Report how many lines in the entries below hold the word "Testing". Your answer is that number alone.

***** Records for processing

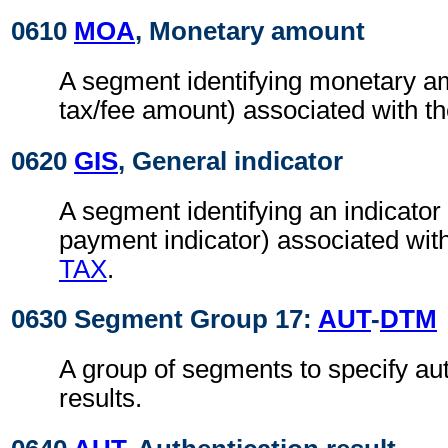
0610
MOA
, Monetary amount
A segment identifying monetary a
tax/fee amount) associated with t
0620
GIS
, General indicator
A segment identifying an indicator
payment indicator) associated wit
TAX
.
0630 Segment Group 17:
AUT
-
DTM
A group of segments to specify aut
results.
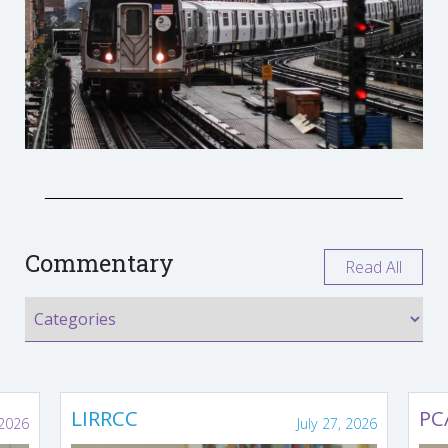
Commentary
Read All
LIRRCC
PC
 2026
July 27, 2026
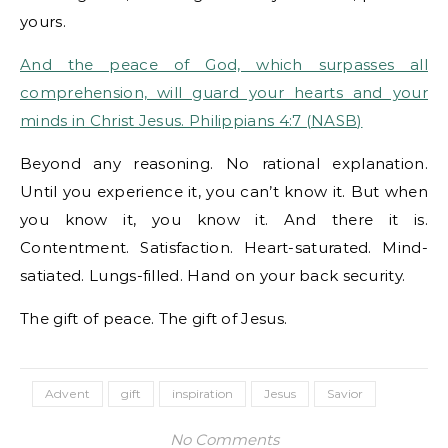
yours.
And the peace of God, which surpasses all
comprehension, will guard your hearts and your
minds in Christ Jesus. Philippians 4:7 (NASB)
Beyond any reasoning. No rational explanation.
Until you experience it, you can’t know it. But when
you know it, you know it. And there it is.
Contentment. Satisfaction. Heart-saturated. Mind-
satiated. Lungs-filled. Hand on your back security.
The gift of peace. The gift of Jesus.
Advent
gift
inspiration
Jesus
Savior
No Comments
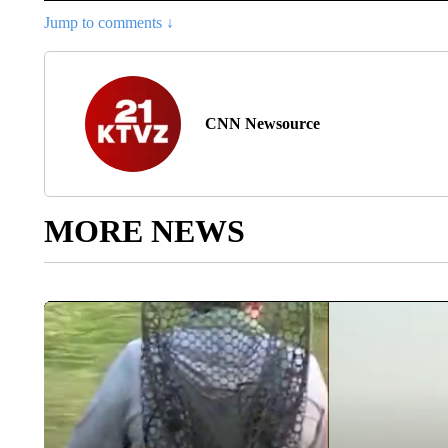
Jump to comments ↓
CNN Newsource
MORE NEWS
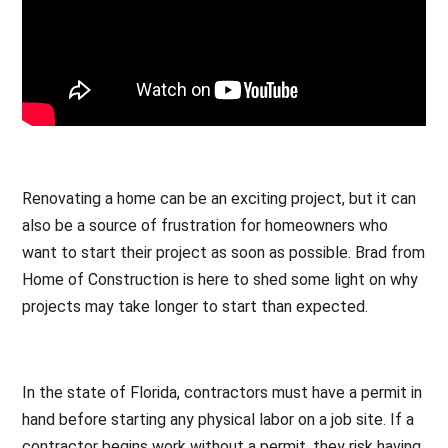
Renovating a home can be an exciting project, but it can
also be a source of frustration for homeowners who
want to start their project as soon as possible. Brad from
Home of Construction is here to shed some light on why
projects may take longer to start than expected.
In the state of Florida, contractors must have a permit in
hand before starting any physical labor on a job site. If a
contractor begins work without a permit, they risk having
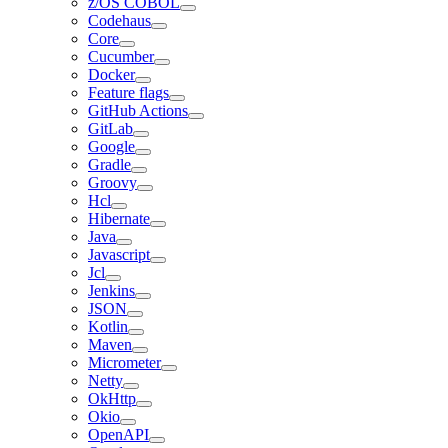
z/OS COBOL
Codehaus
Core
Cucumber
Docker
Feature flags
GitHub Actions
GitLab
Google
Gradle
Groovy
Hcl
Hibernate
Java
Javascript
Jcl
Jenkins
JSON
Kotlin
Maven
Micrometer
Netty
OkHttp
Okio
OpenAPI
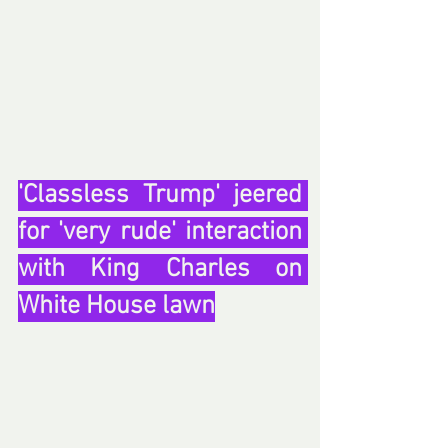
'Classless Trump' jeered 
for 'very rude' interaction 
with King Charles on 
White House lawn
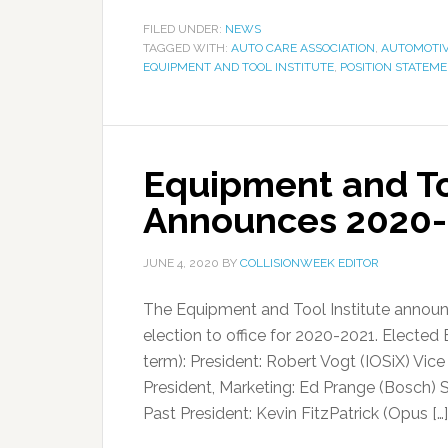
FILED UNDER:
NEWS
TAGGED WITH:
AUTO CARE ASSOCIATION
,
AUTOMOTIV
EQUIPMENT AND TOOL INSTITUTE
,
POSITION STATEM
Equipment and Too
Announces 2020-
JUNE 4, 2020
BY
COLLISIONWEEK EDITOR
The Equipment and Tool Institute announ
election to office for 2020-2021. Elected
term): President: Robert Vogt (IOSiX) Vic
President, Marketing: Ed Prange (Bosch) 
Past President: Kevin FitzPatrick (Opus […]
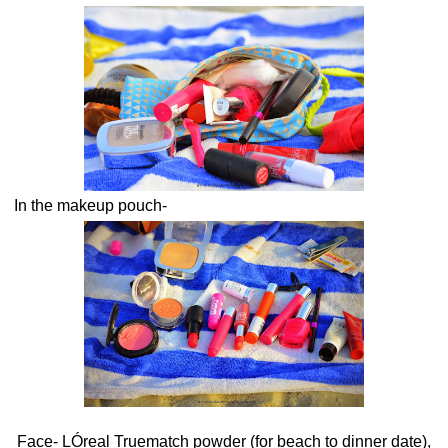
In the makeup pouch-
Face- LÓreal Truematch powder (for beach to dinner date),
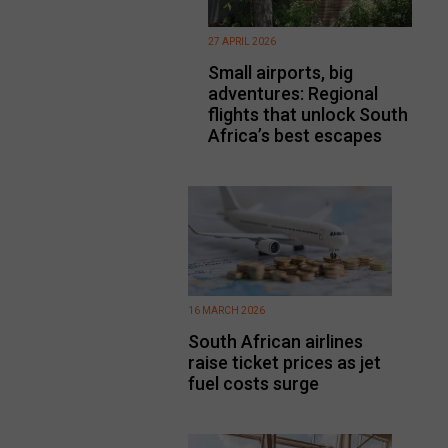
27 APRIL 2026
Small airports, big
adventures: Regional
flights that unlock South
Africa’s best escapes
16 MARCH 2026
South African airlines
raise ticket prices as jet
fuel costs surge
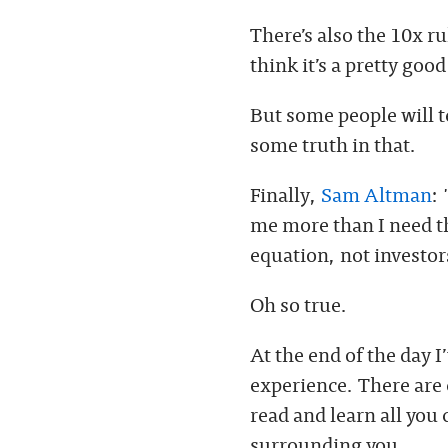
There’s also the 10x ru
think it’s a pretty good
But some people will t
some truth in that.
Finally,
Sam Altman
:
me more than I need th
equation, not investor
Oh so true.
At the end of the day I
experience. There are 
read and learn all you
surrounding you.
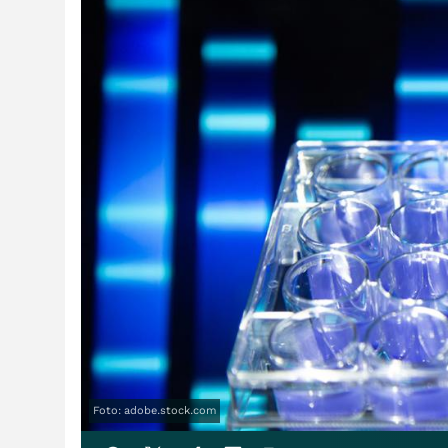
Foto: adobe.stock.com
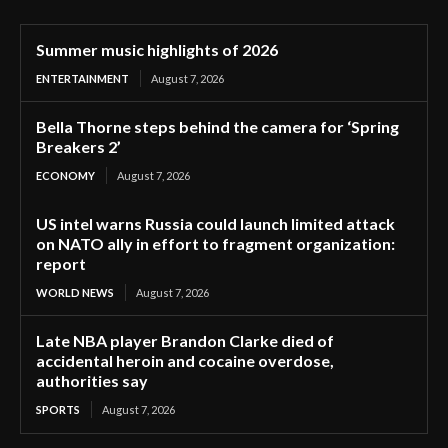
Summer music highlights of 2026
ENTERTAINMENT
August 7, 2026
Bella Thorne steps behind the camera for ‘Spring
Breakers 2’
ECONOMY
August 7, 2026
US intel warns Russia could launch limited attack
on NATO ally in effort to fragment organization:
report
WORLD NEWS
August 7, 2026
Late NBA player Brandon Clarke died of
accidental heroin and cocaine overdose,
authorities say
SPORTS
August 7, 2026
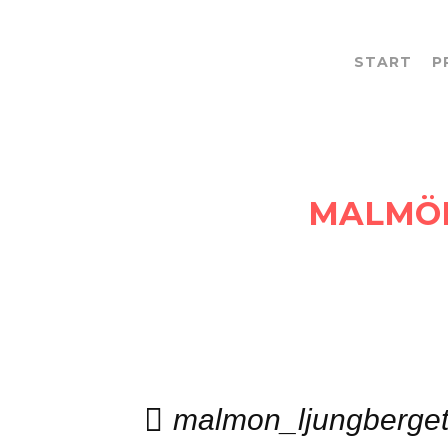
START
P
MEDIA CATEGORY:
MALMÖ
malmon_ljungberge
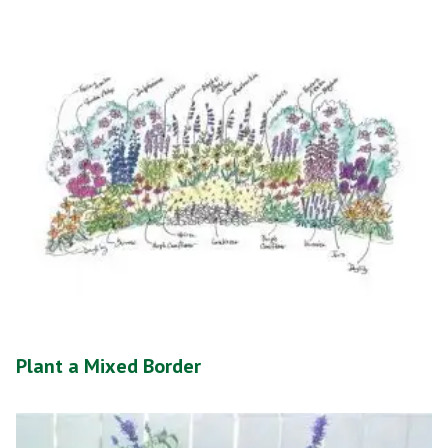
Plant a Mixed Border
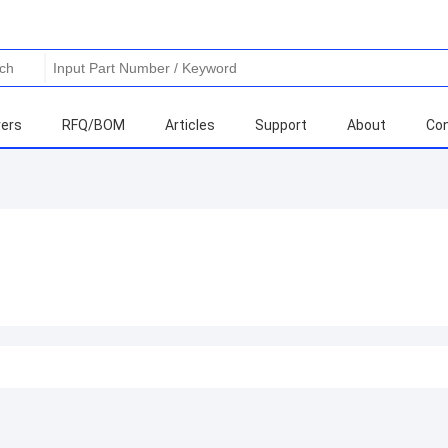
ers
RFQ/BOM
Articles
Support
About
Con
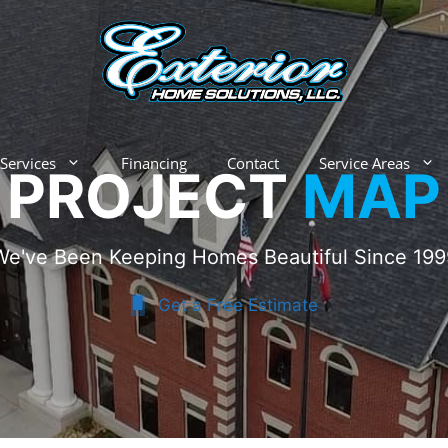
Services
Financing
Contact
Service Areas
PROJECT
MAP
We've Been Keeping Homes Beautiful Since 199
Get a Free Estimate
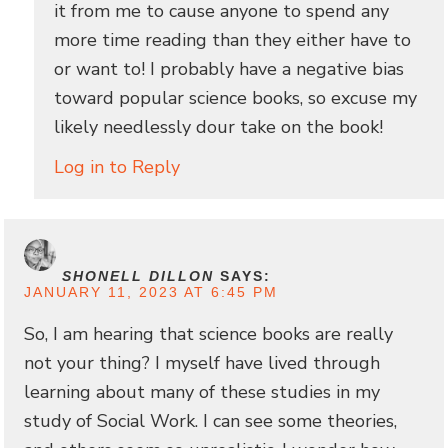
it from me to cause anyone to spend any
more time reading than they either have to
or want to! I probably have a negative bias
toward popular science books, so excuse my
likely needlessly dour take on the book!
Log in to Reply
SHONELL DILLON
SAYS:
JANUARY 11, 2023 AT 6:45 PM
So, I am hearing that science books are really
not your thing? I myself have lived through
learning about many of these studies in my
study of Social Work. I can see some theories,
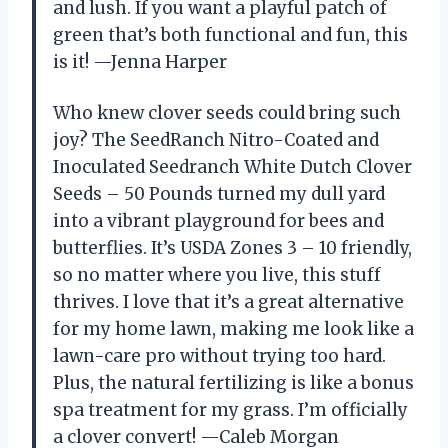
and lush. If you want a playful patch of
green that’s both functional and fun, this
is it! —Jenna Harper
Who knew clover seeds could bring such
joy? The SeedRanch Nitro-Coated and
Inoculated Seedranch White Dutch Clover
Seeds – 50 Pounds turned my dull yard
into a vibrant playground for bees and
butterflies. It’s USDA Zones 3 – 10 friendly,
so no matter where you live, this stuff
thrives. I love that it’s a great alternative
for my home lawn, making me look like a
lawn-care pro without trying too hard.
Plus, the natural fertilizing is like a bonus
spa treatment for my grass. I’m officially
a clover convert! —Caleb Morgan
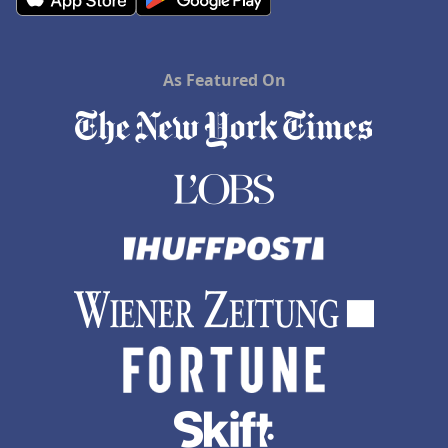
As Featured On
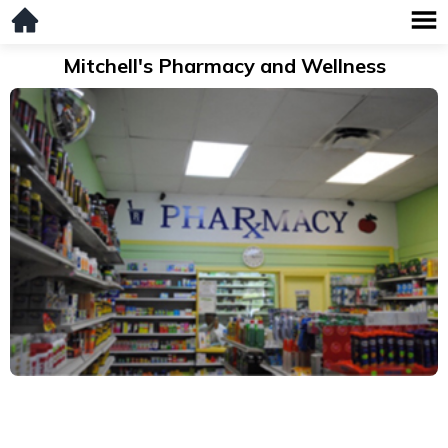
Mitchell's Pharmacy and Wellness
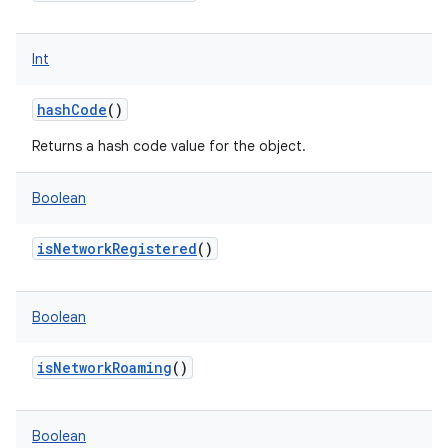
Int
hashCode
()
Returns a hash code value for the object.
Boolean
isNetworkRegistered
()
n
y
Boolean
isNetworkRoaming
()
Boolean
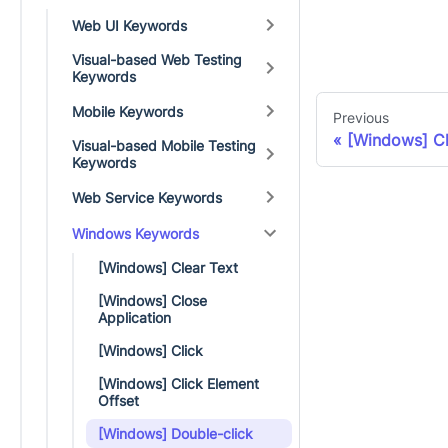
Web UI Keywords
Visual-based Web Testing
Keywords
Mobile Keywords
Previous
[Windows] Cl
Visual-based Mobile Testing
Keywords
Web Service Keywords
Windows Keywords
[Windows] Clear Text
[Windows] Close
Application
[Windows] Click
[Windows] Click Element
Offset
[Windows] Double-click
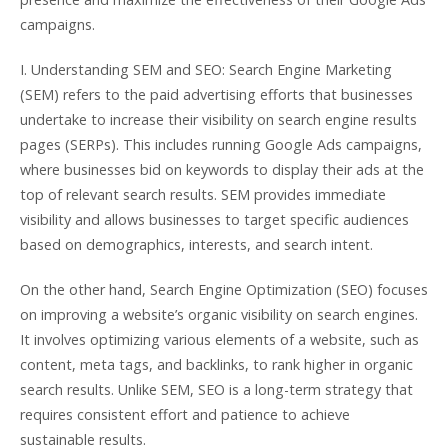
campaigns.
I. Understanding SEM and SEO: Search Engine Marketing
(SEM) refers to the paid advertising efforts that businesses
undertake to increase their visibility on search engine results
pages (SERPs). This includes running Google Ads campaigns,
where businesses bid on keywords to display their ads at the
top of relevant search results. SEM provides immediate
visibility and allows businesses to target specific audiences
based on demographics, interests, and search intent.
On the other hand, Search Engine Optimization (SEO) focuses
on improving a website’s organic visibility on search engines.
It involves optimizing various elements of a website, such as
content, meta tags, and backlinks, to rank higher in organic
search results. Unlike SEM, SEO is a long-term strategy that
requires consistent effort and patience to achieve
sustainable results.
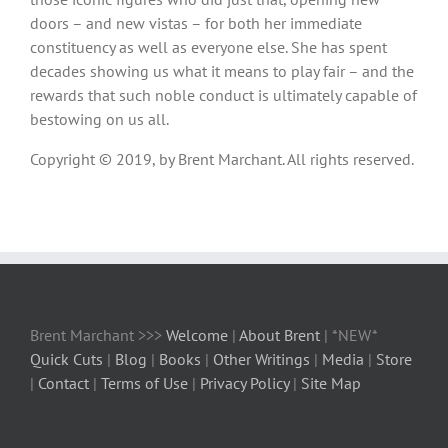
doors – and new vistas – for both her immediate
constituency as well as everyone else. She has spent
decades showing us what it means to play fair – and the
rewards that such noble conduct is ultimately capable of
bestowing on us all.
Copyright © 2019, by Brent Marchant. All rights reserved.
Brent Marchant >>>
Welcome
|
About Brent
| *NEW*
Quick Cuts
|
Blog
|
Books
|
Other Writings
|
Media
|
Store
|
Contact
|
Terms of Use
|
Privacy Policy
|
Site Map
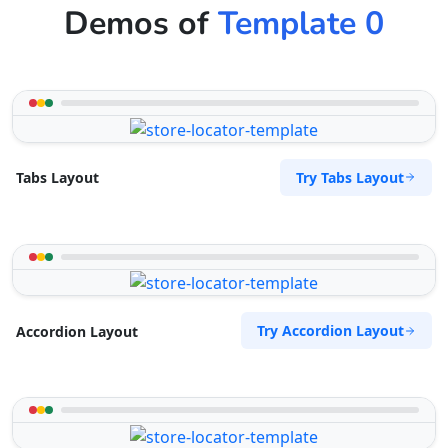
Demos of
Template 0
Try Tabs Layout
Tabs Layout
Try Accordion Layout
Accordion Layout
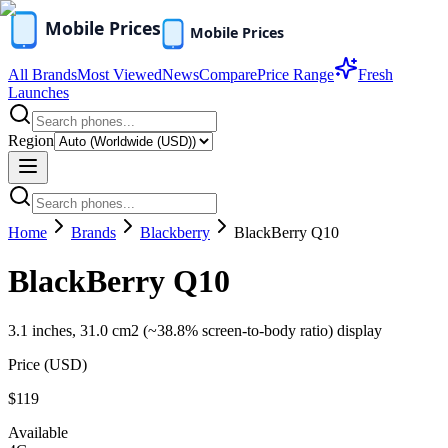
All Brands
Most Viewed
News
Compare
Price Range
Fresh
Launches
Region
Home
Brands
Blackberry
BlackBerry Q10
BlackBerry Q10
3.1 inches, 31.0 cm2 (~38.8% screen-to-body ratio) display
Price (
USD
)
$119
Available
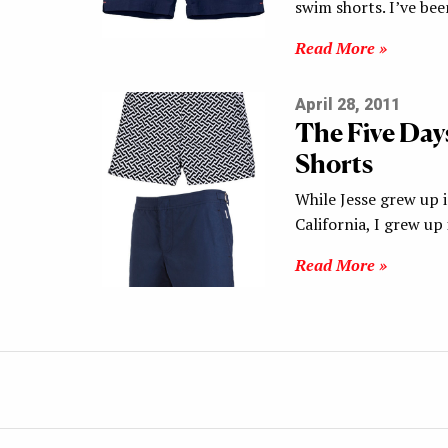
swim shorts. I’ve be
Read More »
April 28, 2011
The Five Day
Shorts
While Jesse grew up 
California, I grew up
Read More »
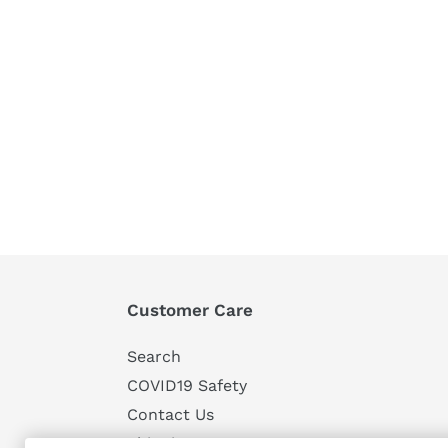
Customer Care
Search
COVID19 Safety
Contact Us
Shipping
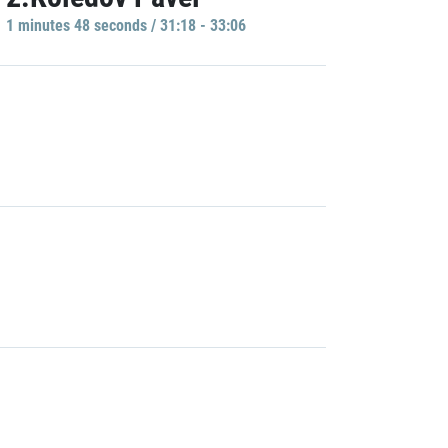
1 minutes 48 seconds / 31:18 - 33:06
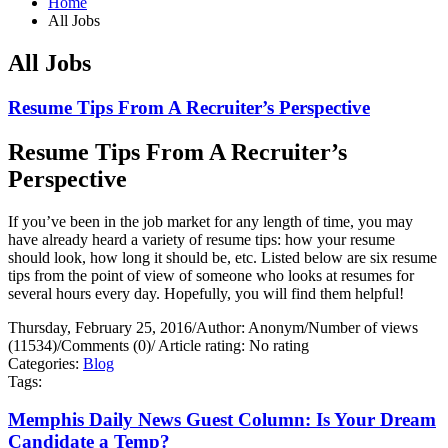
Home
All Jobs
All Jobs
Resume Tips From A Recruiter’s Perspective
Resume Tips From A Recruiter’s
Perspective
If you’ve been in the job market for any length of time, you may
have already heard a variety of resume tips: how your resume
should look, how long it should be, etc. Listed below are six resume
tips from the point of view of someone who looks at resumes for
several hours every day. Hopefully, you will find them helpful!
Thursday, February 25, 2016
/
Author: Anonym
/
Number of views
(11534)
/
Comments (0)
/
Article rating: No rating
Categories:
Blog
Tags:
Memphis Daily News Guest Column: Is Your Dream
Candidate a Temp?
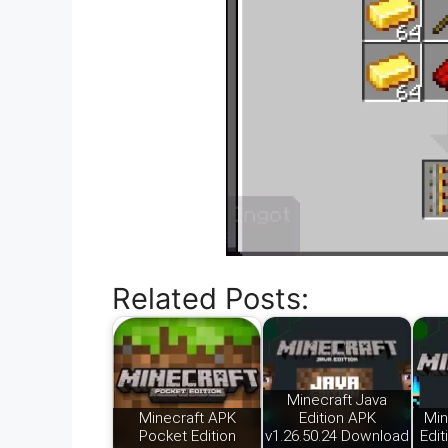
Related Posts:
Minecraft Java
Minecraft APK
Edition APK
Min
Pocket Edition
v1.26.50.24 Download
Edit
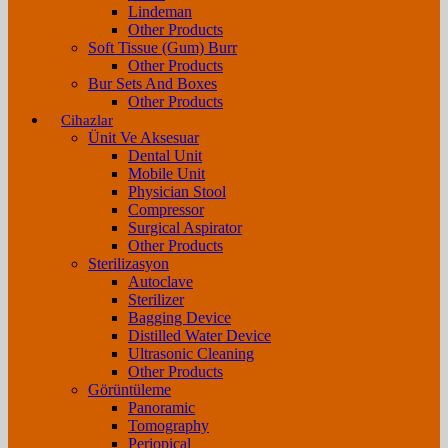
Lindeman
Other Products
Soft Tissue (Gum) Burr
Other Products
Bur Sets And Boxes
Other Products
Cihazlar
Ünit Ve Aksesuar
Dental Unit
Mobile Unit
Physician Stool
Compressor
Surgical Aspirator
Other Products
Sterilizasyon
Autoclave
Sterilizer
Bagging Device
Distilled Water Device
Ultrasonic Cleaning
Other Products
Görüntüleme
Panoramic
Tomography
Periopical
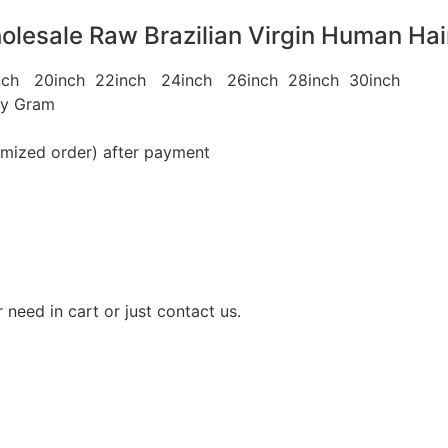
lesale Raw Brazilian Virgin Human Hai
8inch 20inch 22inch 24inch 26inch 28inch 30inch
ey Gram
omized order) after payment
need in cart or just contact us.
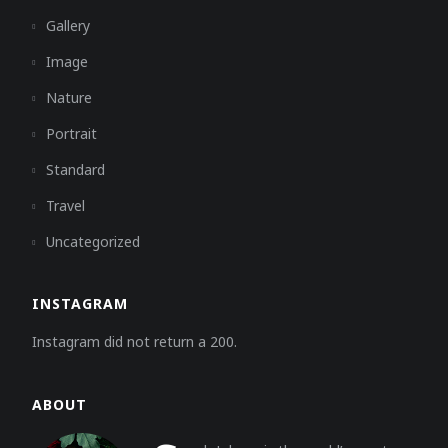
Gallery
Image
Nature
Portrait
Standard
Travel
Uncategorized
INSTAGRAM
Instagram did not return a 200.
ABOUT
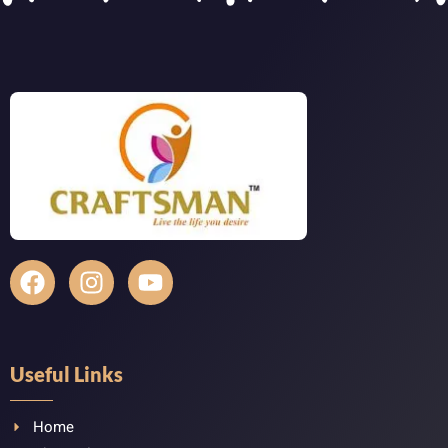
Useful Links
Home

**********

Solution for this task.
2